» **TASK INPUTS**:
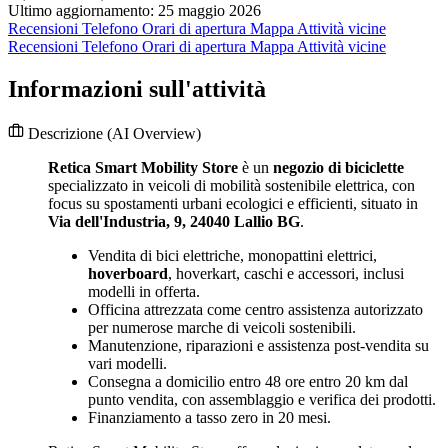
Ultimo aggiornamento: 25 maggio 2026
Recensioni
Telefono
Orari di apertura
Mappa
Attività vicine
Recensioni
Telefono
Orari di apertura
Mappa
Attività vicine
Informazioni sull'attività
Descrizione
(AI Overview)
Retica Smart Mobility Store
è un
negozio di biciclette
specializzato in veicoli di mobilità sostenibile elettrica, con
focus su spostamenti urbani ecologici e efficienti, situato in
Via dell'Industria, 9, 24040 Lallio BG
.
Vendita di bici elettriche, monopattini elettrici,
hoverboard
, hoverkart, caschi e accessori, inclusi
modelli in offerta.
Officina attrezzata come centro assistenza autorizzato
per numerose marche di veicoli sostenibili.
Manutenzione, riparazioni e assistenza post-vendita su
vari modelli.
Consegna a domicilio entro 48 ore entro 20 km dal
punto vendita, con assemblaggio e verifica dei prodotti.
Finanziamento a tasso zero in 20 mesi.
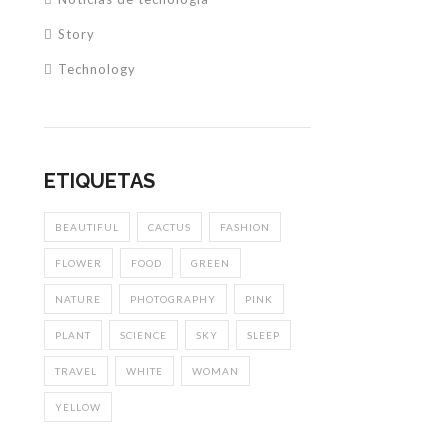
Story
Technology
ETIQUETAS
BEAUTIFUL
CACTUS
FASHION
FLOWER
FOOD
GREEN
NATURE
PHOTOGRAPHY
PINK
PLANT
SCIENCE
SKY
SLEEP
TRAVEL
WHITE
WOMAN
YELLOW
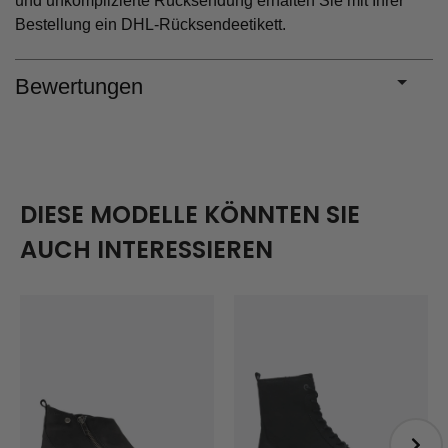
und unkomplizierte Rücksendung erhalten Sie mit Ihrer
Bestellung ein DHL-Rücksendeetikett.
Bewertungen
DIESE MODELLE KÖNNTEN SIE
AUCH INTERESSIEREN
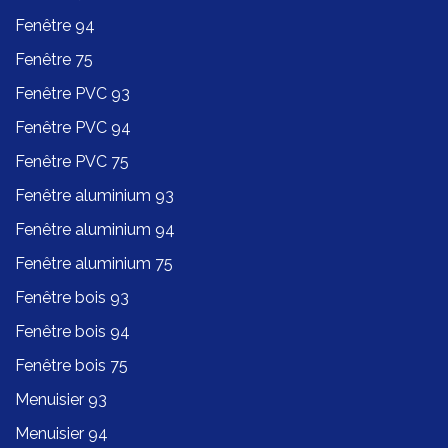
Fenêtre 94
Fenêtre 75
Fenêtre PVC 93
Fenêtre PVC 94
Fenêtre PVC 75
Fenêtre aluminium 93
Fenêtre aluminium 94
Fenêtre aluminium 75
Fenêtre bois 93
Fenêtre bois 94
Fenêtre bois 75
Menuisier 93
Menuisier 94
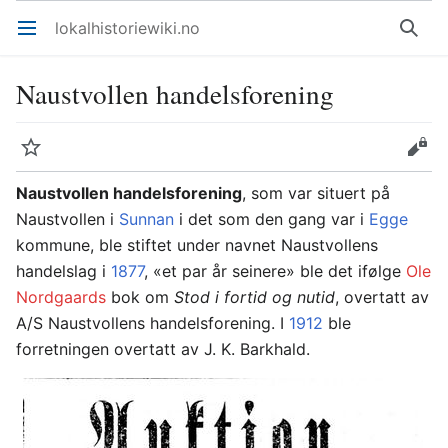
lokalhistoriewiki.no
Åpne hovedmenyen
Søk
Naustvollen handelsforening
Overvåk
Rediger
Naustvollen handelsforening
, som var situert på
Naustvollen i
Sunnan
i det som den gang var i
Egge
kommune, ble stiftet under navnet Naustvollens
handelslag i
1877
, «et par år seinere» ble det ifølge
Ole
Nordgaards
bok om
Stod i fortid og nutid
, overtatt av
A/S Naustvollens handelsforening. I
1912
ble
forretningen overtatt av J. K. Barkhald.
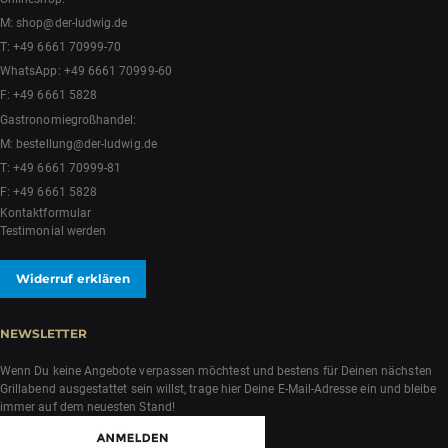
M:
shop@der-ludwig.de
T:
+49 6661 70999-70
WhatsApp:
+49 6661 70999-60
F: +49 6661 5828
Gastronomiegroßhandel:
M:
bestellung@der-ludwig.de
T:
+49 6661 70999-81
F: +49 6661 5828
Kontaktformular
Testimonial werden
Widerruf erklären
NEWSLETTER
Wenn Du keine Angebote verpassen möchtest und bestens für Deinen nächsten
Grillabend ausgestattet sein willst, trage hier Deine E-Mail-Adresse ein und bleibe
immer auf dem neuesten Stand!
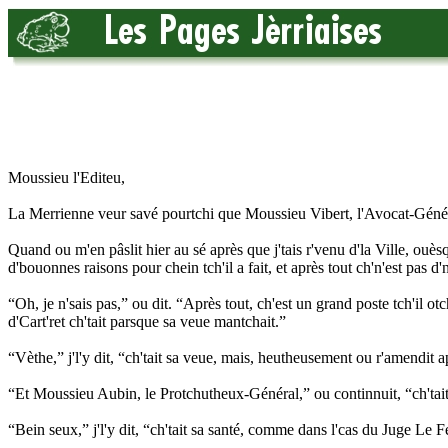
Moussieu l'Editeu,
La Merrienne veur savé pourtchi que Moussieu Vibert, l'Avocat-Génér
Quand ou m'en pâslit hier au sé après que j'tais r'venu d'la Ville, ouès
d'bouonnes raisons pour chein tch'il a fait, et après tout ch'n'est pas d'
“Oh, je n'sais pas,” ou dit. “Après tout, ch'est un grand poste tch'il otc
d'Cart'ret ch'tait parsque sa veue mantchait.”
“Vèthe,” j'l'y dit, “ch'tait sa veue, mais, heutheusement ou r'amendit a
“Et Moussieu Aubin, le Protchutheux-Général,” ou continnuit, “ch'tait
“Bein seux,” j'l'y dit, “ch'tait sa santé, comme dans l'cas du Juge Le F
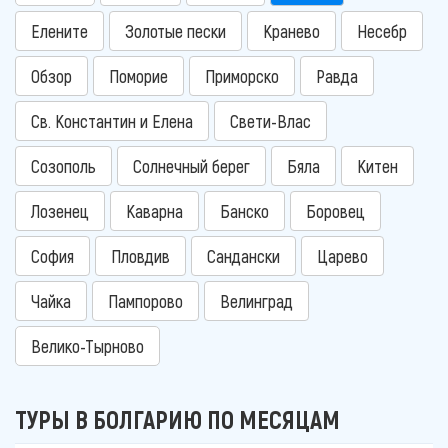
Елените
Золотые пески
Кранево
Несебр
Обзор
Поморие
Приморско
Равда
Св. Константин и Елена
Свети-Влас
Созополь
Солнечный берег
Бяла
Китен
Лозенец
Каварна
Банско
Боровец
София
Пловдив
Сандански
Царево
Чайка
Пампорово
Велинград
Велико-Тырново
ТУРЫ В БОЛГАРИЮ ПО МЕСЯЦАМ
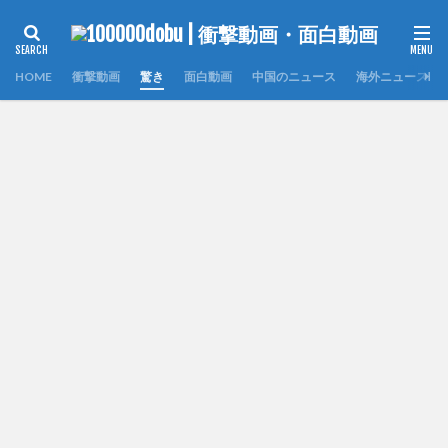
HOME
衝撃動画
驚き
面白動画
中国のニュース
海外ニュース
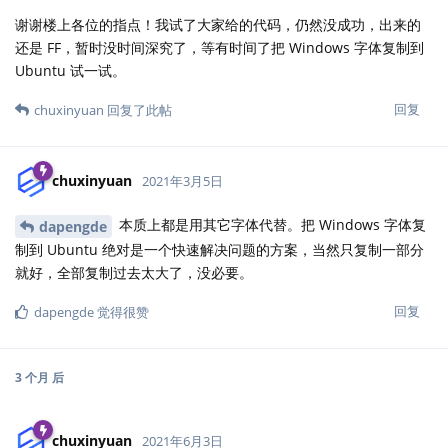
谢谢楼上各位的指点！我试了大家给的代码，仍然没成功，出来的
还是 FF，暂时没时间深究了，等有时间了把 Windows 字体复制到
Ubuntu 试一试。
回复
chuxinyuan
回复了此帖
chuxinyuan
2021年3月5日
本质上都是用其它字体代替。把 Windows 字体复
dapengde
制到 Ubuntu 绝对是一个快速解决问题的方案，当然只复制一部分
就好，全部复制过去太大了，没必要。
回复
dapengde
觉得很赞
3 个月
后
chuxinyuan
2021年6月3日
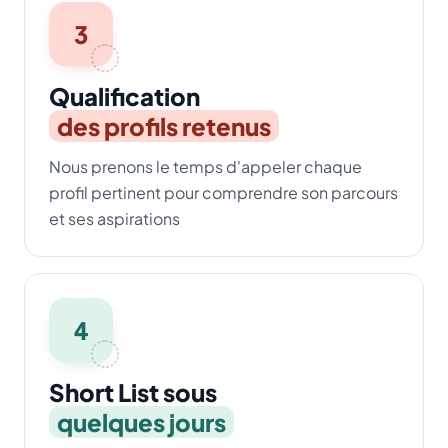
3
Qualification
des profils retenus
Nous prenons le temps d'appeler chaque
profil pertinent pour comprendre son parcours
et ses aspirations
4
Short List sous
quelques jours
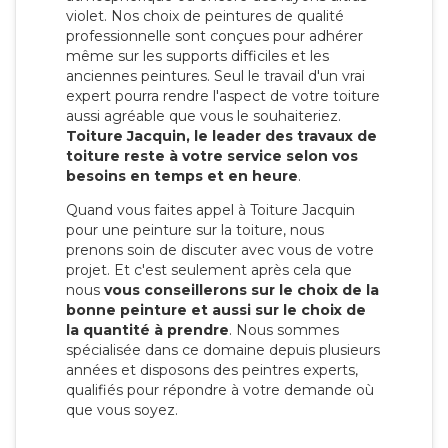
violet. Nos choix de peintures de qualité
professionnelle sont conçues pour adhérer
même sur les supports difficiles et les
anciennes peintures. Seul le travail d'un vrai
expert pourra rendre l'aspect de votre toiture
aussi agréable que vous le souhaiteriez.
Toiture Jacquin, le leader des travaux de
toiture reste à votre service selon vos
besoins en temps et en heure
.
Quand vous faites appel à Toiture Jacquin
pour une peinture sur la toiture, nous
prenons soin de discuter avec vous de votre
projet. Et c'est seulement après cela que
nous
vous conseillerons sur le choix de la
bonne peinture et aussi sur le choix de
la quantité à prendre
. Nous sommes
spécialisée dans ce domaine depuis plusieurs
années et disposons des peintres experts,
qualifiés pour répondre à votre demande où
que vous soyez.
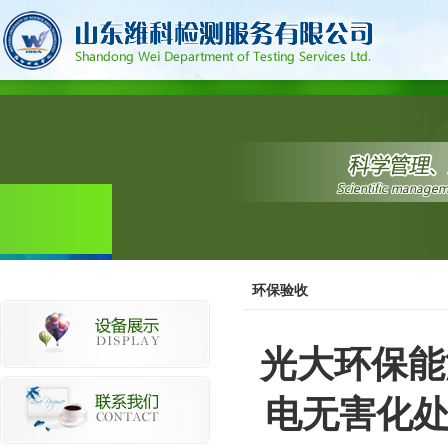
环保验收
光大环保能
电无害化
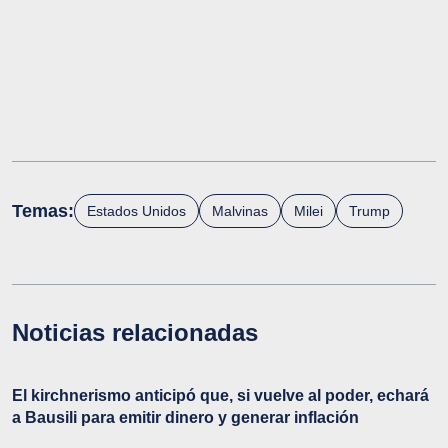
Temas:
Estados Unidos
Malvinas
Milei
Trump
Noticias relacionadas
El kirchnerismo anticipó que, si vuelve al poder, echará
a Bausili para emitir dinero y generar inflación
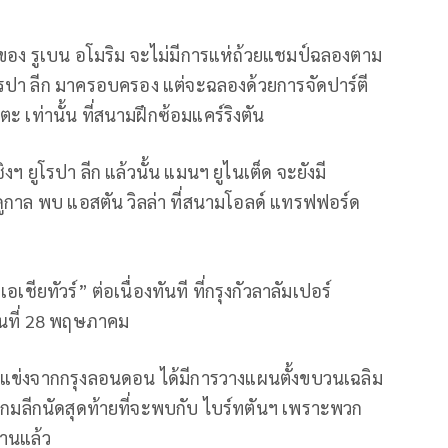
มของ รูเบน อโมริม จะไม่มีการแห่ถ้วยแชมป์ฉลองตาม
รปา ลีก มาครอบครอง แต่จะฉลองด้วยการจัดปาร์ตี
ะ เท่านั้น ที่สนามฝึกซ้อมแคร์ริงตัน
ิงฯ ยูโรปา ลีก แล้วนั้น แมนฯ ยูไนเต็ด จะยังมี
ดูกาล พบ แอสตัน วิลล่า ที่สนามโอลด์ แทรฟฟอร์ด
ชียทัวร์” ต่อเนื่องทันที ที่กรุงกัวลาลัมเปอร์
นที่ 28 พฤษภาคม
คู่แข่งจากกรุงลอนดอน ได้มีการวางแผนตั้งขบวนเฉลิม
เกมลีกนัดสุดท้ายที่จะพบกับ ไบร์ทตันฯ เพราะพวก
านแล้ว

» **WHAT TO WORK ON**: Please extract exactly the lines of the data, from the first through the line containing "vari modelli.", and add no pictures to the copy.

» **EXERCISE OUTPUT**:
Ultimo aggiornamento: 25 maggio 2026
Recensioni
Telefono
Orari di apertura
Mappa
Attività vicine
Recensioni
Telefono
Orari di apertura
Mappa
Attività vicine
Informazioni sull'attività
Descrizione
(AI Overview)
Retica Smart Mobility Store
è un
negozio di biciclette
specializzato in veicoli di mobilità sostenibile elettrica, con
focus su spostamenti urbani ecologici e efficienti, situato in
Via dell'Industria, 9, 24040 Lallio BG
.
Vendita di bici elettriche, monopattini elettrici,
hoverboard
, hoverkart, caschi e accessori, inclusi
modelli in offerta.
Officina attrezzata come centro assistenza autorizzato
per numerose marche di veicoli sostenibili.
Manutenzione, riparazioni e assistenza post-vendita su
vari modelli.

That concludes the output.